我還記得周先生被拘捕,是在丁卯年三月十五日。我們復社里那些品德可為讀書人楷模的人替他伸張公理,召募錢財送他起行,哭聲震蕩天地。閹黨抓牙紅衣馬隊按著劍把上前喝問道:“誰在替他哀哭?”大家再也不克不及忍耐,就把他們打倒在地。這時以大中丞官街作蘇州巡撫的是魏閹的私黨,周先生被捕是他主使的;蘇州的老百姓正對他悔恨到極點,于是趁他嚴厲地高聲呵斥的時間,就呼喚著追擊他。這巡撫躲到廁所里才逃脫了。不久,他以蘇州老百姓暴亂的罪名向朝廷誣告叨教,追究這件事,正法了五人,他們名叫顏佩韋、楊念如、馬杰、沈楊、周文元,就是現在聚集埋在墳墓里的五個人。
然五人之當刑也,意氣揚揚,呼中丞之名而詈之;言笑而死。斷頭置城上,顏色不少變。有賢士大夫發五十金,買五人之脰而函之,卒與尸合。故今之墓中全乎為五人也。
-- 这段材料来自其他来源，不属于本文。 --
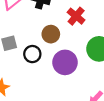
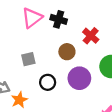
black circle: (32, 54) -> (48, 82), moved

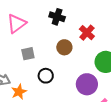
pink triangle: (32, 18) -> (17, 24), moved
purple circle: (79, 78) -> (87, 84), moved

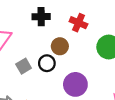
black circle: (46, 76) -> (47, 63), moved
purple circle: (87, 84) -> (75, 84), moved

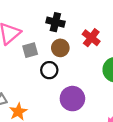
brown circle: (60, 46) -> (60, 48), moved
gray square: (24, 66) -> (30, 50), moved

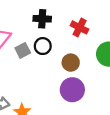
brown circle: (60, 48) -> (71, 63), moved
black circle: (49, 70) -> (43, 46), moved

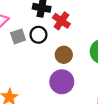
red cross: (80, 27) -> (61, 21), moved

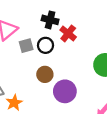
brown circle: (64, 55) -> (45, 74), moved

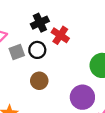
black cross: (50, 20) -> (40, 23), turned -35
purple circle: (65, 91) -> (82, 97), moved

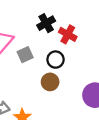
black circle: (37, 50) -> (56, 60), moved

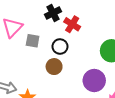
gray square: (25, 55) -> (33, 41), turned 32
但是,(他們的堂堂正氣是壓不倒的)這五個人臨刑的時間,模樣形狀昂然自如,喊著巡撫的名字罵他,言笑著死去。被砍下的首領放在城上示眾,表情沒有一點改變。有幾位賢士大夫拿出五十兩銀子,買了五個人的首領用匣子盛好,終于同尸體合在一起。所以現在的墓中,是完完整整的五個人。
唉!在魏閹亂政的時間,官僚們可以或許不改變自己的志節的,在全國這樣寬大的地區,又有幾個呢?而這五個人生于官方,平昔沒有聽到過詩書的教誨,卻能為大義所激奮,踏上死地毫無反顧,這又是什么緣故呀?況且,其時假傳的詔書紛繁發出,牽連同黨的搜捕遍天下,終于因為我們蘇州人民的發憤一擊,閹黨就不敢再有連累治罪的事了;魏閹也躊躇未定,害怕公理,篡位的詭計難于立即發動,比及當今皇帝登基,就在路上吊頸了,這不克不及說不是這五個人的功勞呀!
嗟夫!大閹之亂,縉紳而能不易其志者,四海之大,有幾人歟?而五人生于編伍之間,素不聞詩書之訓,激昂大義,蹈死掉臂,亦曷故哉?且矯詔紛出,鉤黨之捕遍于天下,卒以吾郡之發憤一擊,不敢復有株治;大閹亦逡巡畏義,十分之謀難于猝發,待賢人之出而投繯門路,不可謂非五人之力也。
嗟夫!大閹之亂,縉紳而能不易其志者,四海之大,有幾人歟?而五人生于編伍之間,素不聞詩書之訓,激昂大義,蹈死掉臂,亦曷故哉?且矯詔紛出,鉤黨之捕遍于天下,卒以吾郡之發憤一擊,不敢復有株治;大閹亦逡巡畏義,十分之謀難于猝發,待賢人之出而投繯門路,不可謂非五人之力也。